Please return only the lines from the one showing "Januar wiedergewählt werden könnte, das" to the end of the entries, keeping both ends and dropping every picture.
═══ Provided material
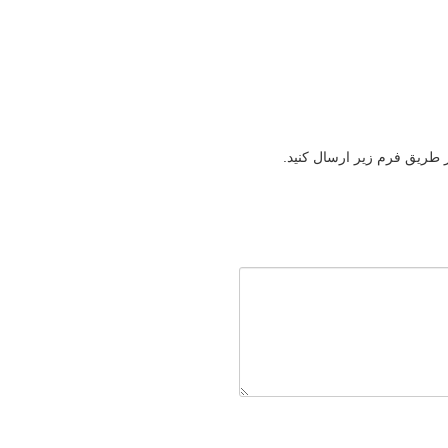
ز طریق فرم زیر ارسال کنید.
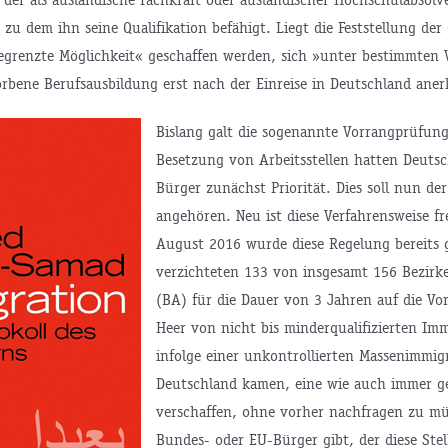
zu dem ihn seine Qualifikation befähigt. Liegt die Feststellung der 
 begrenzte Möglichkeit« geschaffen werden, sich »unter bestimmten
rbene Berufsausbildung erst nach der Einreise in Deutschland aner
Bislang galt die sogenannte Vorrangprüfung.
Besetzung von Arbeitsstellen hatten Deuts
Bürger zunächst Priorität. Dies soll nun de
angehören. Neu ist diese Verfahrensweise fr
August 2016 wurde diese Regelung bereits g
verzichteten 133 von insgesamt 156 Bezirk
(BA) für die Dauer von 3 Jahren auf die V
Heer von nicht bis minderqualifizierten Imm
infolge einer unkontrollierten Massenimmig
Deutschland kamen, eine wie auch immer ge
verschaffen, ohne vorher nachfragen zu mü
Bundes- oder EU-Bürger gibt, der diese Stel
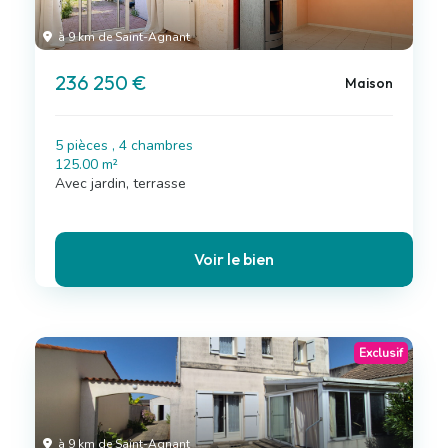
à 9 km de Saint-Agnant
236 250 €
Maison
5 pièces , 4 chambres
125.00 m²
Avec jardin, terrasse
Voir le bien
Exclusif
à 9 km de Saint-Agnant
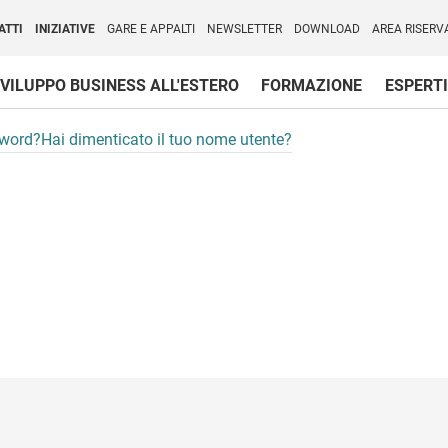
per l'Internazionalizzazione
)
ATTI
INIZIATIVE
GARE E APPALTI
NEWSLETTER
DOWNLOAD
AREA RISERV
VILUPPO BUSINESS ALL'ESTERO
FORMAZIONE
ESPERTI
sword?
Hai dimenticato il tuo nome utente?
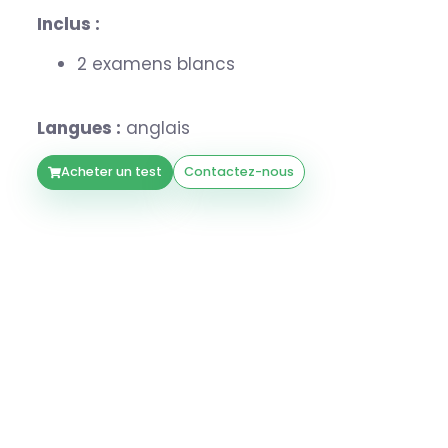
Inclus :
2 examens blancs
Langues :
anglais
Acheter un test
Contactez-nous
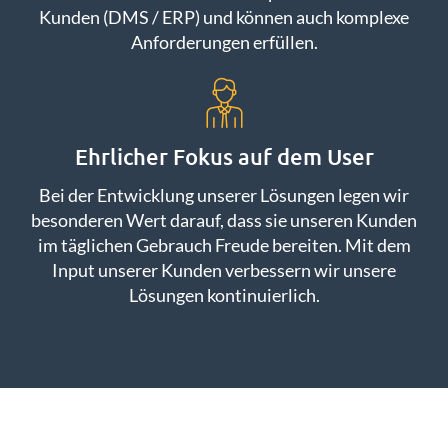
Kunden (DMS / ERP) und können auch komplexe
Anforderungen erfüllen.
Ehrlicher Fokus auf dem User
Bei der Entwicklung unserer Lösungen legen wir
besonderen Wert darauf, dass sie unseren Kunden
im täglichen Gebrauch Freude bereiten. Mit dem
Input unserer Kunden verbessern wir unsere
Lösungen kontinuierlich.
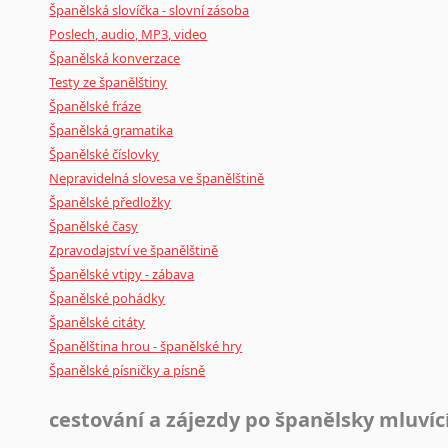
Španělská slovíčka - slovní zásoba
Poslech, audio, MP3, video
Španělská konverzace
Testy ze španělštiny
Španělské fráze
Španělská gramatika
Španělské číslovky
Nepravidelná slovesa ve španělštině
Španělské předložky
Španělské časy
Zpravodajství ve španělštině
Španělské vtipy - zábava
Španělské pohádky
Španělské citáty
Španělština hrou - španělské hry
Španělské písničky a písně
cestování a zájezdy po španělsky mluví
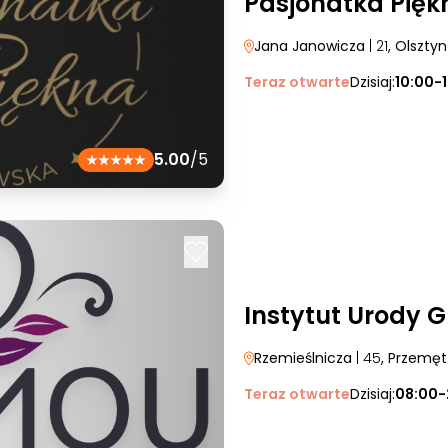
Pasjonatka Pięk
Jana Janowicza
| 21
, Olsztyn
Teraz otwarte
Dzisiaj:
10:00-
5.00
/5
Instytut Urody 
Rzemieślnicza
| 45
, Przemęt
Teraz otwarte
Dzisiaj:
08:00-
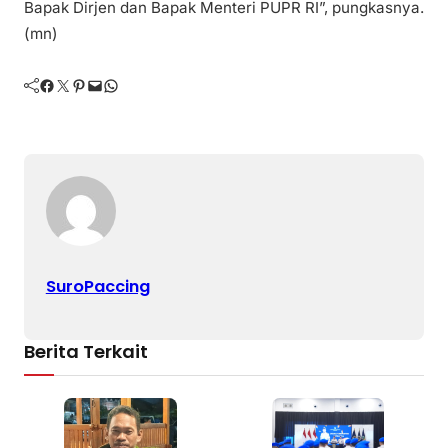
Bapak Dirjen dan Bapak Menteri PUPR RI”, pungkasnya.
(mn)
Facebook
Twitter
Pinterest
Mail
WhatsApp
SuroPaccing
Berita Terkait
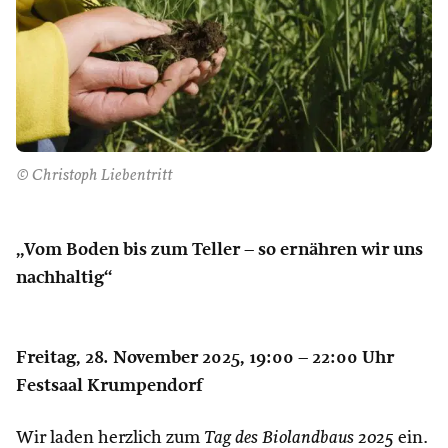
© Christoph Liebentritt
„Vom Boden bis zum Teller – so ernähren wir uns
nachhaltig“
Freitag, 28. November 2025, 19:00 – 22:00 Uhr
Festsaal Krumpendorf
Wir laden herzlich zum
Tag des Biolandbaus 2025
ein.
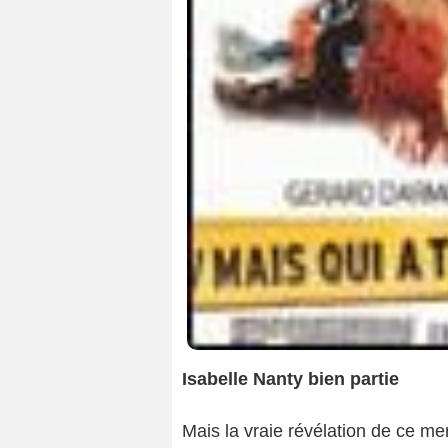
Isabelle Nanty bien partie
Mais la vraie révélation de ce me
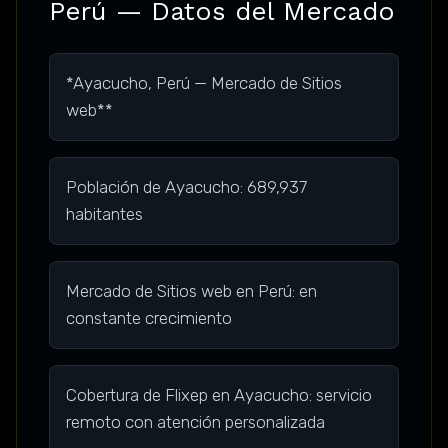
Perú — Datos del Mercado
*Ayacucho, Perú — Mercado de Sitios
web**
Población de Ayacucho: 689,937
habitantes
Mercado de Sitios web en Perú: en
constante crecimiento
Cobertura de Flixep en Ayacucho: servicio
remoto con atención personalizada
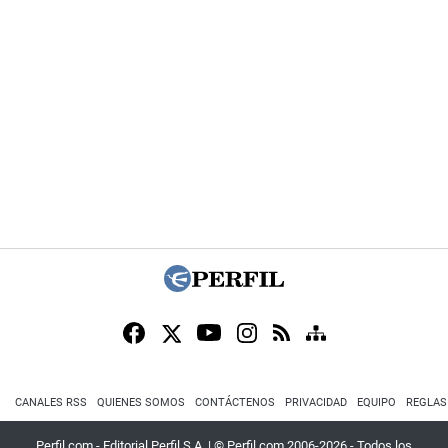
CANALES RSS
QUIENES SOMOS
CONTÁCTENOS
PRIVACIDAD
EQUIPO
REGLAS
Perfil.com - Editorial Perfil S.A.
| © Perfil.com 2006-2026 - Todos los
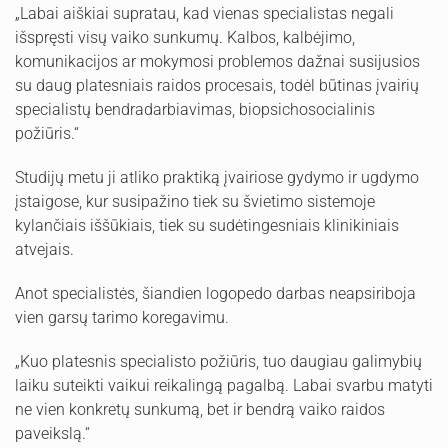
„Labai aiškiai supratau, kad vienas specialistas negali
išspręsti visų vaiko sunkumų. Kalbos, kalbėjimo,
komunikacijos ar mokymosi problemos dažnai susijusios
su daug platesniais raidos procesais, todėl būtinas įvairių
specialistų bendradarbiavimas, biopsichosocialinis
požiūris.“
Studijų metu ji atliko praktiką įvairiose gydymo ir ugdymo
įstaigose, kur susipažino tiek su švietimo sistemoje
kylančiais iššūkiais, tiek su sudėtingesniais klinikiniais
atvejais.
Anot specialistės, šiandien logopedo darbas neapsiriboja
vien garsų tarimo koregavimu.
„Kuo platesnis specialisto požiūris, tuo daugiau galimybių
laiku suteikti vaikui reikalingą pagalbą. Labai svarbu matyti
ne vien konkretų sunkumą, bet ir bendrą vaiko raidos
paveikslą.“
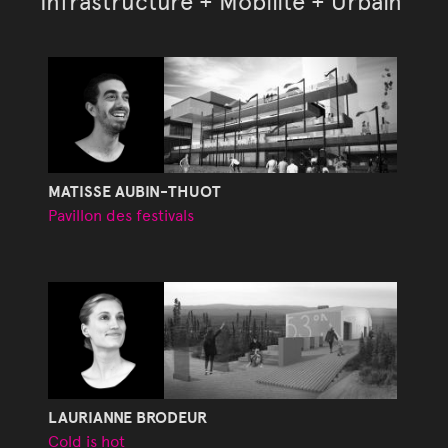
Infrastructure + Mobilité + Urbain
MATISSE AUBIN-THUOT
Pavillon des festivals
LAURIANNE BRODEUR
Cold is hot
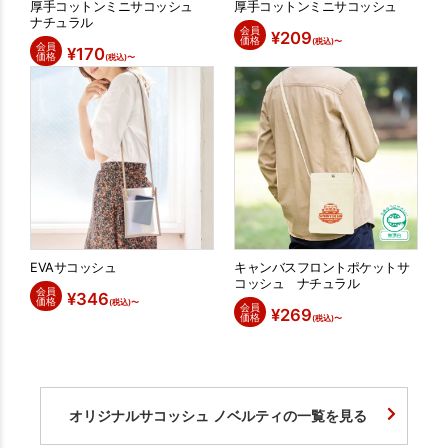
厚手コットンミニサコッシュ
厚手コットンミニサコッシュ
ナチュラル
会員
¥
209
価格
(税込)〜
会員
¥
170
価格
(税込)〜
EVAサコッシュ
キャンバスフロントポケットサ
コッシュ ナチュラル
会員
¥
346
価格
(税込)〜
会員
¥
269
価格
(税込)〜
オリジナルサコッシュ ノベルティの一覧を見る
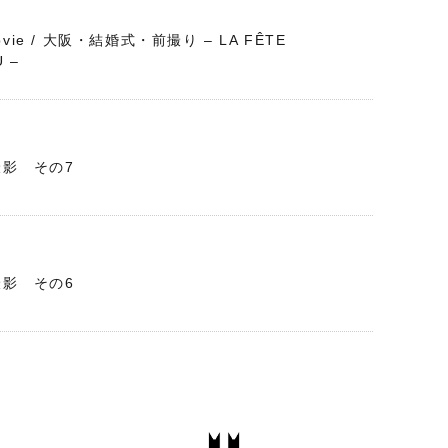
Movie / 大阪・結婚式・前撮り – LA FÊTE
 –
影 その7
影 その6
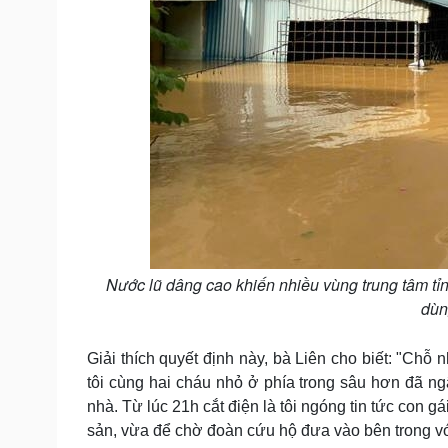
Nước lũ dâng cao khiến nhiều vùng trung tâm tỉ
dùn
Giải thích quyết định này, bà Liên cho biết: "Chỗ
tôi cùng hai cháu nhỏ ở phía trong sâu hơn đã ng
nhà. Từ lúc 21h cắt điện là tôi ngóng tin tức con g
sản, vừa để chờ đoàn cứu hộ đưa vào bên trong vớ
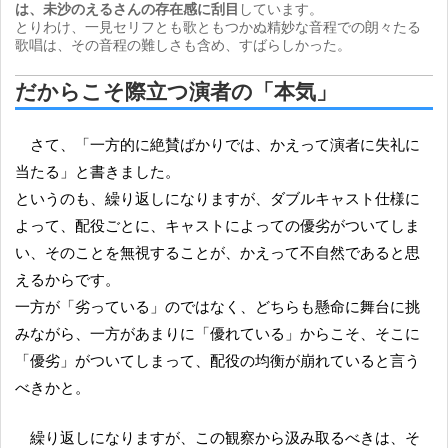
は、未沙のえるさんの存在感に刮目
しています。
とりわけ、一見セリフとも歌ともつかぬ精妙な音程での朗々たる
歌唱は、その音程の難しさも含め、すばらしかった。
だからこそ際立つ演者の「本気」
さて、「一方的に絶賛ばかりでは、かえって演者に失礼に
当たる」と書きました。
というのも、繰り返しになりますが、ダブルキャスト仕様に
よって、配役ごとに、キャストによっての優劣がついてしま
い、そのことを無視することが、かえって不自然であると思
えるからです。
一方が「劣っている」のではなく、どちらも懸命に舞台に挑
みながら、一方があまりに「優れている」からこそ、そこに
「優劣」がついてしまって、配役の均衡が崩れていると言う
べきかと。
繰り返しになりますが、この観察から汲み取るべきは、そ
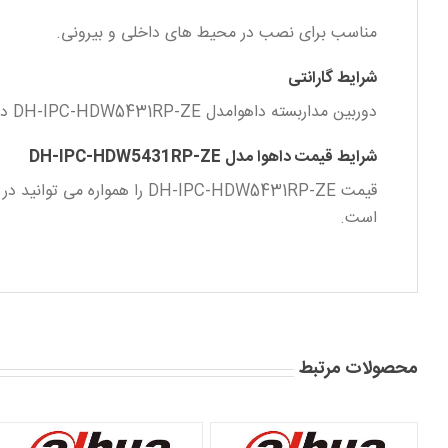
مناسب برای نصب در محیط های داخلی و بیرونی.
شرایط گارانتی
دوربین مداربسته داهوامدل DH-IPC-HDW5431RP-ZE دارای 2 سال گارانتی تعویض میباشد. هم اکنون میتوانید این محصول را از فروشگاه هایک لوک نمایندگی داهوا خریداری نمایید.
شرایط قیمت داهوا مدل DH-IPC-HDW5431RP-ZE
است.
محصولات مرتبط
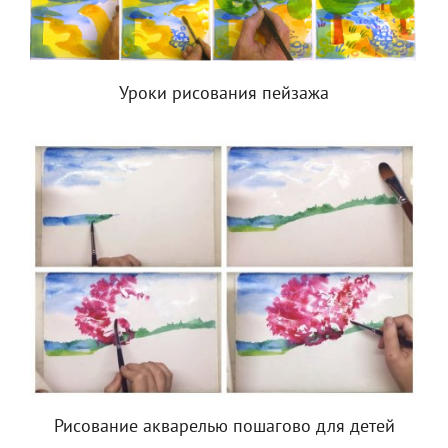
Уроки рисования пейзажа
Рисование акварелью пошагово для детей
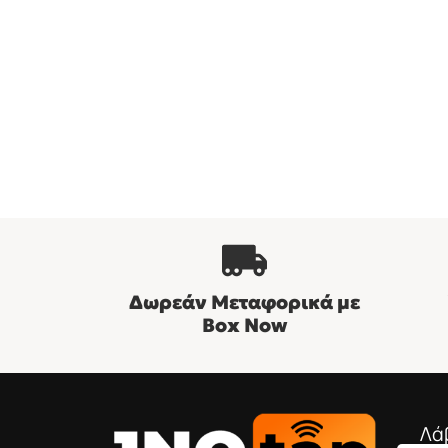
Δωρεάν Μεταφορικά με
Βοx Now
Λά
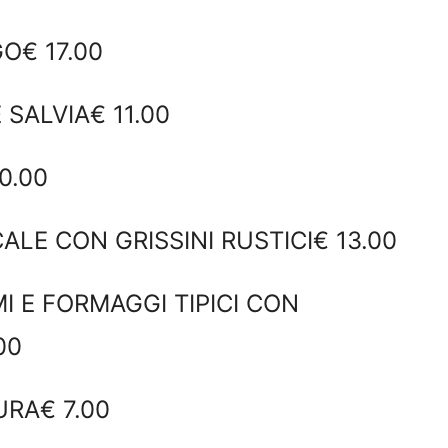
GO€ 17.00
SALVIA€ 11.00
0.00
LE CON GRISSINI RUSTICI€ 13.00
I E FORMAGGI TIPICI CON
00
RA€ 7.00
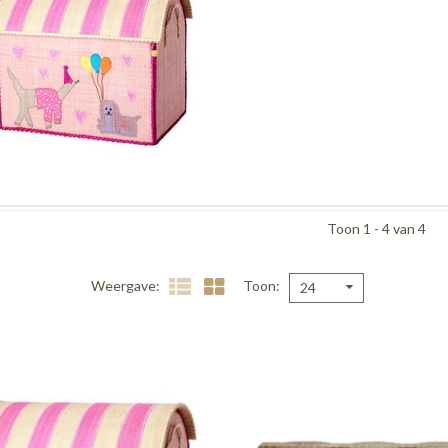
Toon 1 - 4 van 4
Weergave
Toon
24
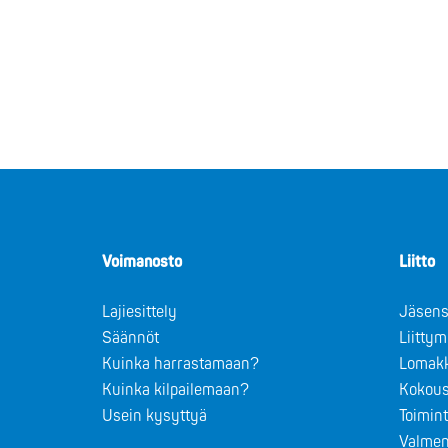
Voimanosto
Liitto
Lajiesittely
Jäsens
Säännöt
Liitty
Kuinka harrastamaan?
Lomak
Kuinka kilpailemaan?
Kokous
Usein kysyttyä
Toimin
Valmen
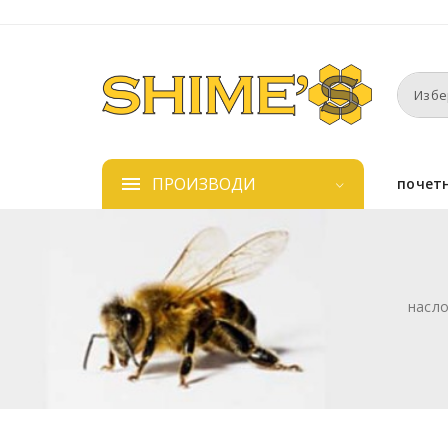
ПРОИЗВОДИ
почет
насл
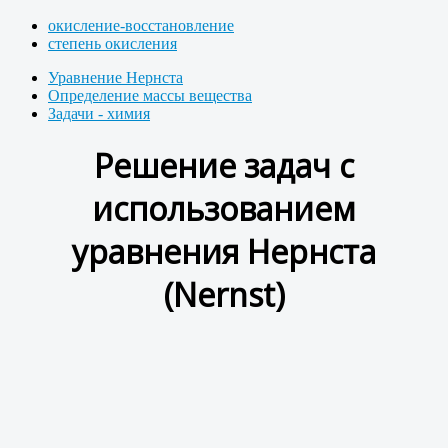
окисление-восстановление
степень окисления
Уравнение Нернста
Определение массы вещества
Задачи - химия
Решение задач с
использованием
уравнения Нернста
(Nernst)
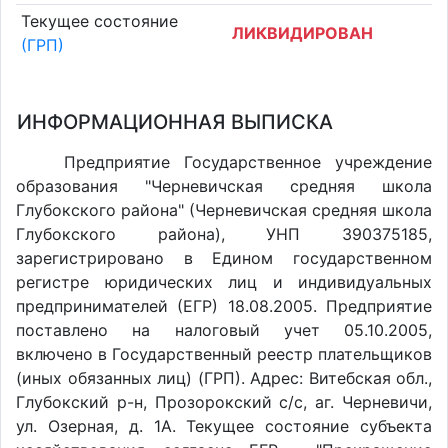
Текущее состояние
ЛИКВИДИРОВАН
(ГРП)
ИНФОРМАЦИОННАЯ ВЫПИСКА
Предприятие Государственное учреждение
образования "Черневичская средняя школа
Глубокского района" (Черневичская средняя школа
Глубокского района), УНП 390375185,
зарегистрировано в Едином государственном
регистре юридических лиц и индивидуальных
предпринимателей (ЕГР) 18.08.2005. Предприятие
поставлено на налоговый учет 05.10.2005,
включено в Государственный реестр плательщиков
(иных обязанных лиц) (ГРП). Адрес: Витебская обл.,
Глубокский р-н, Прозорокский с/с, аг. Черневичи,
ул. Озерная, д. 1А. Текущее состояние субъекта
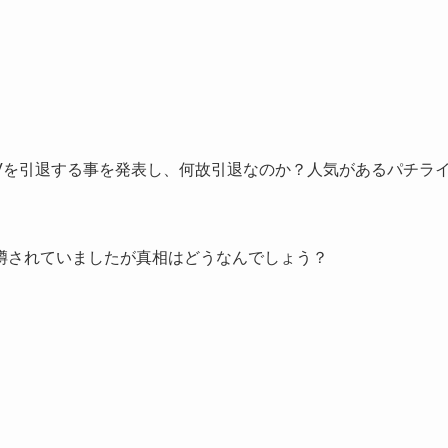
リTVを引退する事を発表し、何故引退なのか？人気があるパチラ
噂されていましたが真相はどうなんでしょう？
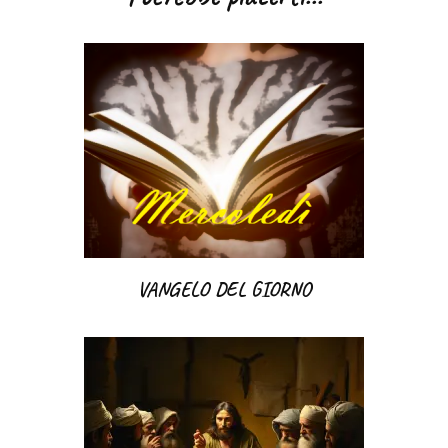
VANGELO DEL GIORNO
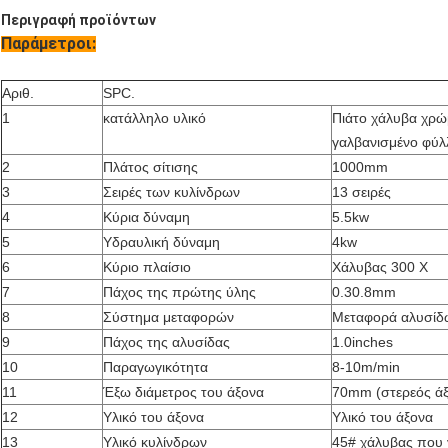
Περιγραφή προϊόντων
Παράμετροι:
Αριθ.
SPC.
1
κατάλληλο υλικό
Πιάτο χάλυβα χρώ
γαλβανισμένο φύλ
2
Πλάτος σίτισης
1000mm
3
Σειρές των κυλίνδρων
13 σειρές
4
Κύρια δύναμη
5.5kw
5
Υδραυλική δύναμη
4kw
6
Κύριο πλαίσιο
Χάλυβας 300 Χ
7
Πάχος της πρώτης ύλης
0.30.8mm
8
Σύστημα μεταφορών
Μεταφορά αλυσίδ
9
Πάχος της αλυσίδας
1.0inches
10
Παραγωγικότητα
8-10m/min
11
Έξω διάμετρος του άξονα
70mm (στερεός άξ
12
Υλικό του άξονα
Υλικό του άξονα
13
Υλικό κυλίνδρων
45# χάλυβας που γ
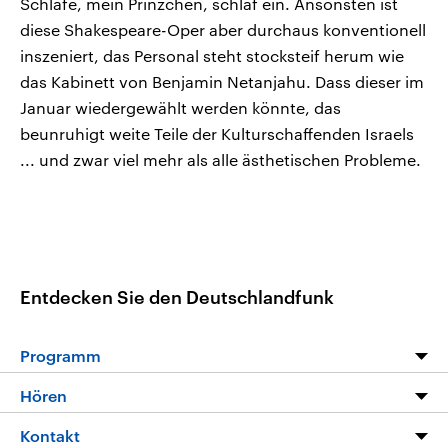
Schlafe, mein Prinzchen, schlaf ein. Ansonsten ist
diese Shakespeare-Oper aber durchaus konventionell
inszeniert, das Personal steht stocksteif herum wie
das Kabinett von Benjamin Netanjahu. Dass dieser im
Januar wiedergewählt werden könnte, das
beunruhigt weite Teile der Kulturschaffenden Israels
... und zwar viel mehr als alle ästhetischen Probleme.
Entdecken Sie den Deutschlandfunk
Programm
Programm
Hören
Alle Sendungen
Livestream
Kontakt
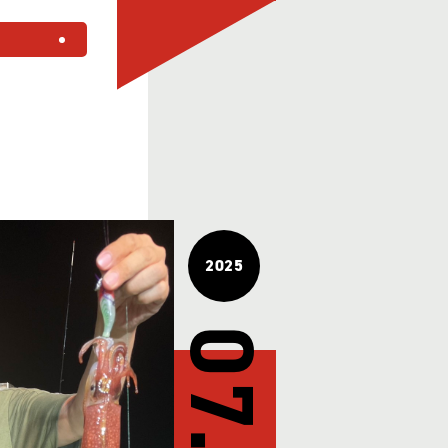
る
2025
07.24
══════
**Response to the task**.
Januar wiedergewählt werden könnte, das
beunruhigt weite Teile der Kulturschaffenden Israels
... und zwar viel mehr als alle ästhetischen Probleme.
Entdecken Sie den Deutschlandfunk
Programm
Programm
Hören
Alle Sendungen
Livestream
Kontakt
る
2025
07.24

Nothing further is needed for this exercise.